**Exercise instructions:** Copy each line of the records exactly, stopping only after the line that contains "A galinha ruiva (988, 595)" has been written, and leave pictures out.

Saved data entries:
# # # # # # #
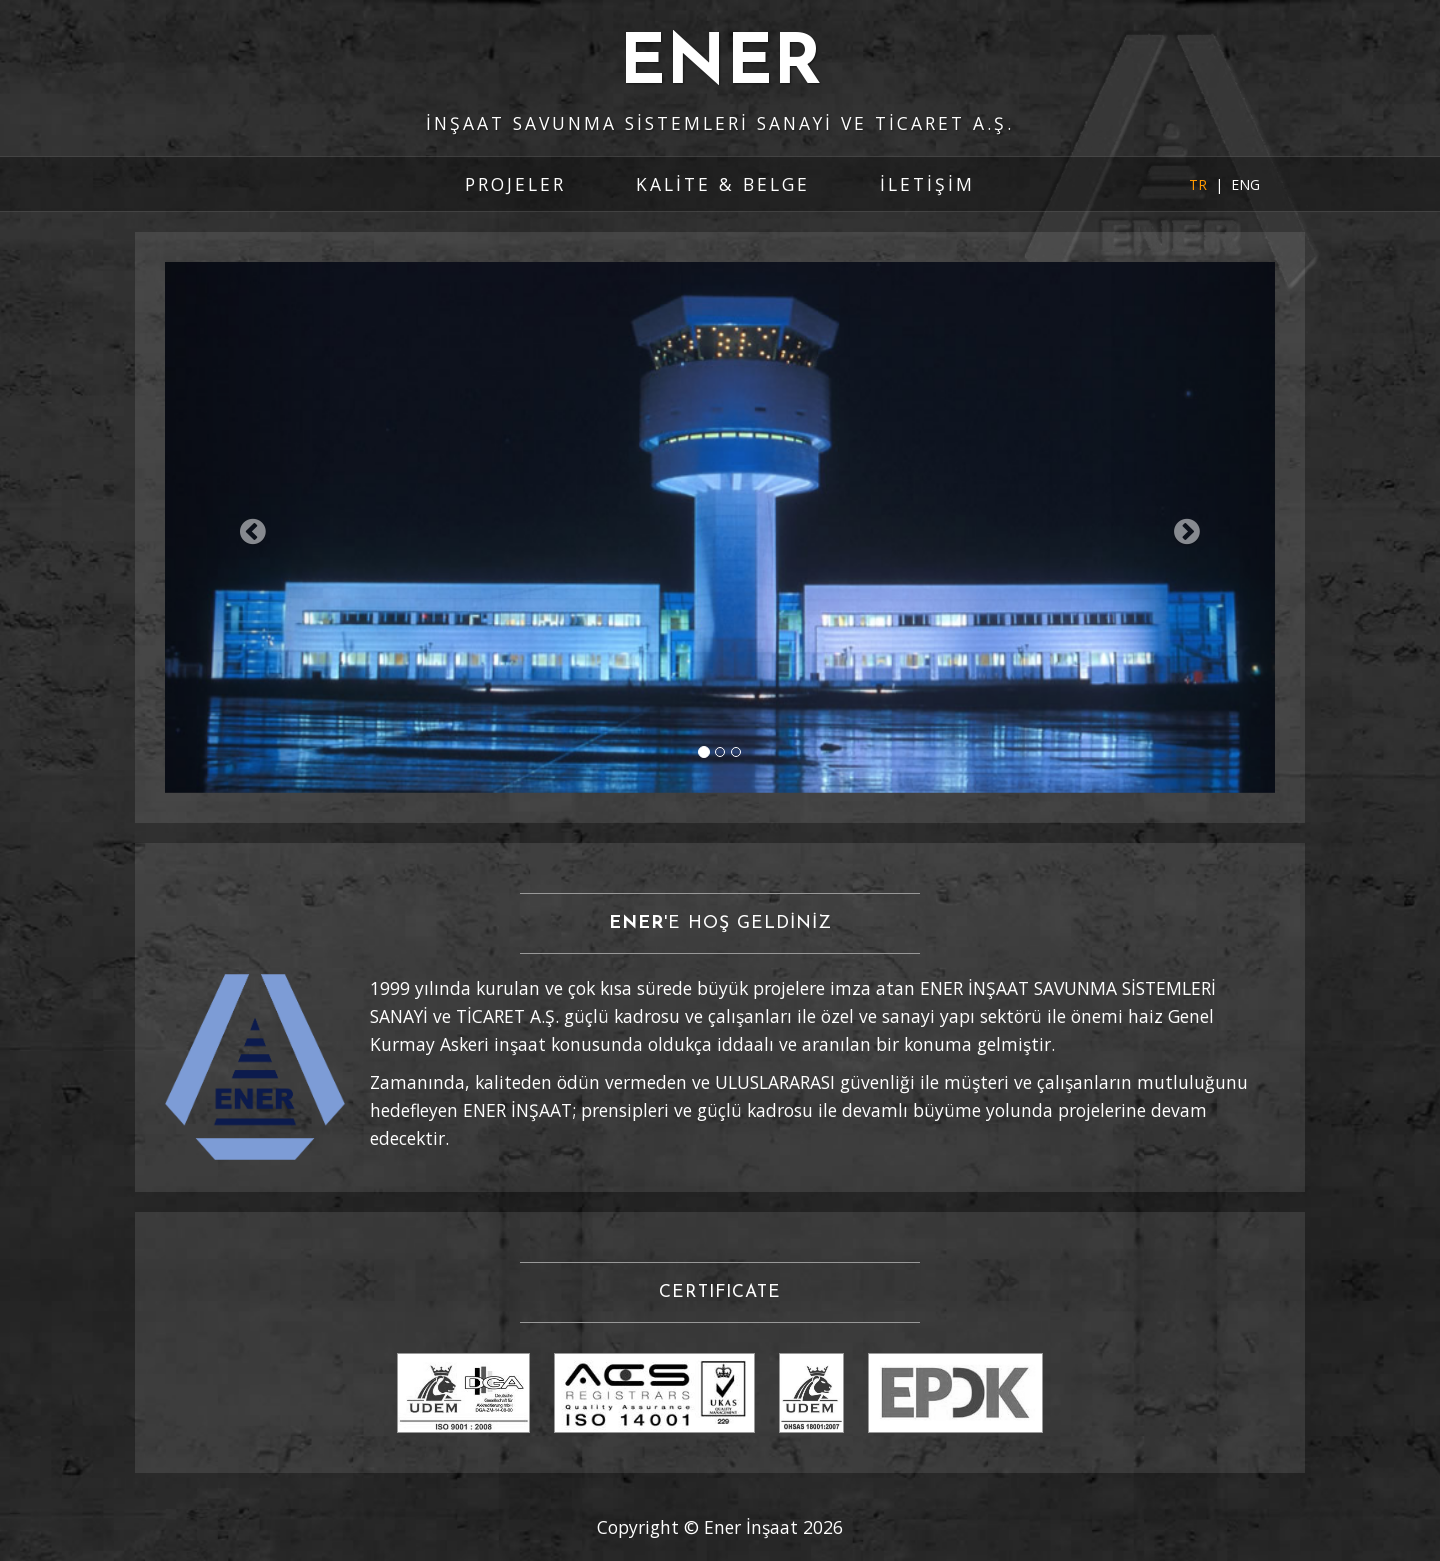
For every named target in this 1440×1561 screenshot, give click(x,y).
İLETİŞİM (927, 184)
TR (1198, 184)
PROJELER (515, 184)
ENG (1245, 184)
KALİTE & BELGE (723, 184)
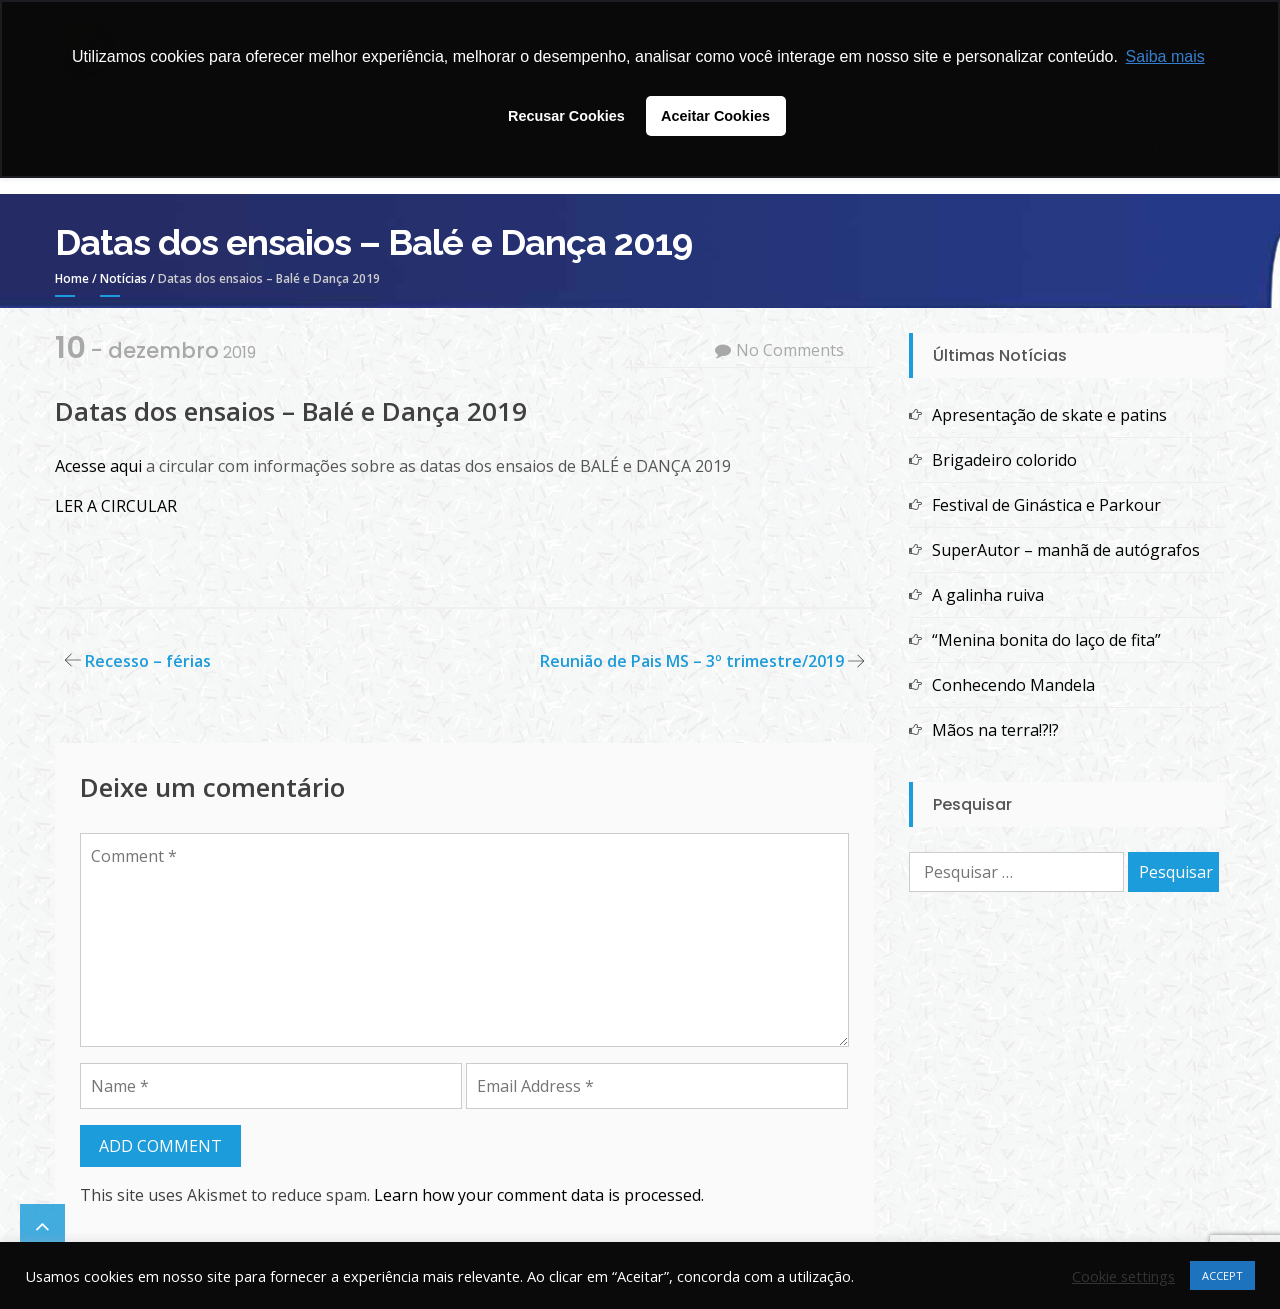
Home (72, 278)
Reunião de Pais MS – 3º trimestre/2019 (692, 661)
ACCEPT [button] (1222, 1275)
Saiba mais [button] (1165, 56)
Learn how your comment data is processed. (539, 1195)
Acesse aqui (100, 466)
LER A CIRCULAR (116, 506)
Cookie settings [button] (1123, 1276)
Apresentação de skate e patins (1049, 415)
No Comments (790, 350)
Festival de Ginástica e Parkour (1046, 505)
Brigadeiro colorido (1004, 460)
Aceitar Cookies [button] (715, 116)
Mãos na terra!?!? (995, 730)
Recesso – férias (148, 661)
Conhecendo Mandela (1013, 685)
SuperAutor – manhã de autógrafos (1066, 550)
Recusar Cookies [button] (566, 116)
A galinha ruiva (988, 595)
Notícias (123, 278)
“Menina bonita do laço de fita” (1046, 640)
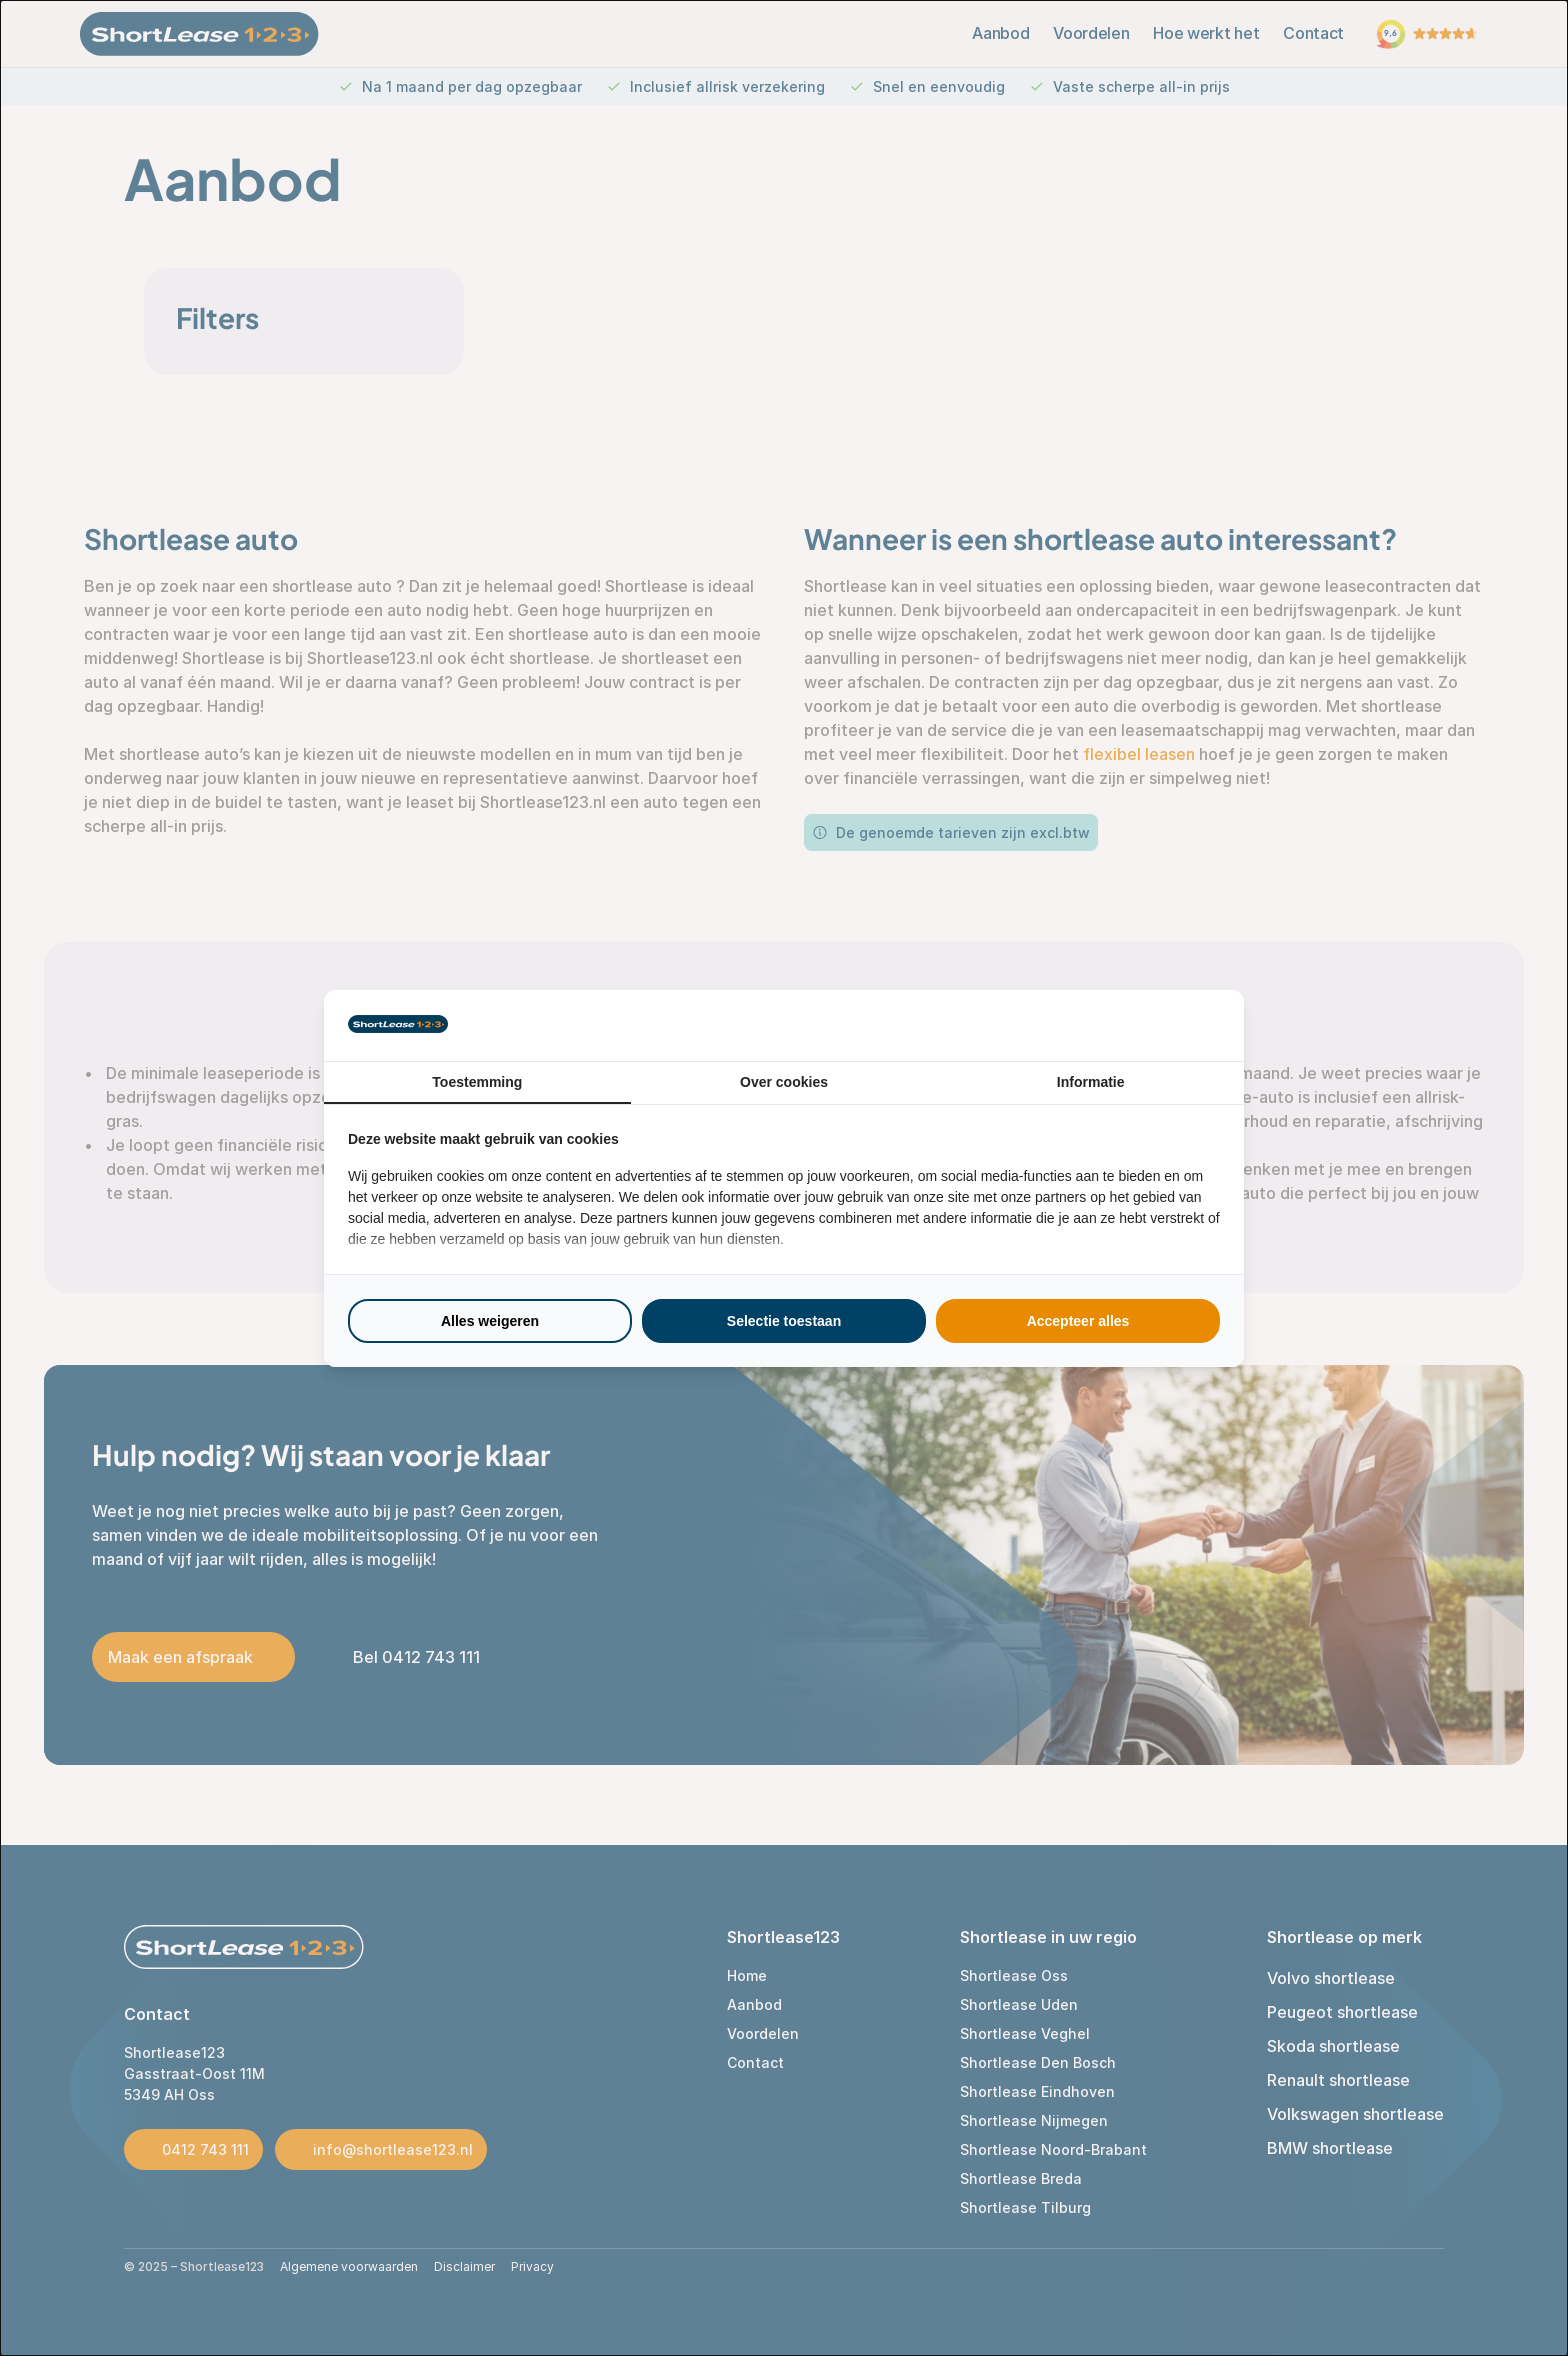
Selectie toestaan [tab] (784, 1321)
# # # # # # #
**Task result:**
For every named target in this 1440×1561 screenshot, give click(x,y).
İLETİŞİM (927, 184)
TR (1198, 184)
PROJELER (515, 184)
ENG (1245, 184)
KALİTE & BELGE (723, 184)
Home (72, 278)
Reunião de Pais MS – 3º trimestre/2019 (692, 661)
ACCEPT [button] (1222, 1275)
Saiba mais [button] (1165, 56)
Learn how your comment data is processed. (539, 1195)
Acesse aqui (100, 466)
LER A CIRCULAR (116, 506)
Cookie settings [button] (1123, 1276)
Apresentação de skate e patins (1049, 415)
No Comments (790, 350)
Festival de Ginástica e Parkour (1046, 505)
Brigadeiro colorido (1004, 460)
Aceitar Cookies [button] (715, 116)
Mãos na terra!?!? (995, 730)
Recesso – férias (148, 661)
Conhecendo Mandela (1013, 685)
SuperAutor – manhã de autógrafos (1066, 550)
Recusar Cookies [button] (566, 116)
A galinha ruiva (988, 595)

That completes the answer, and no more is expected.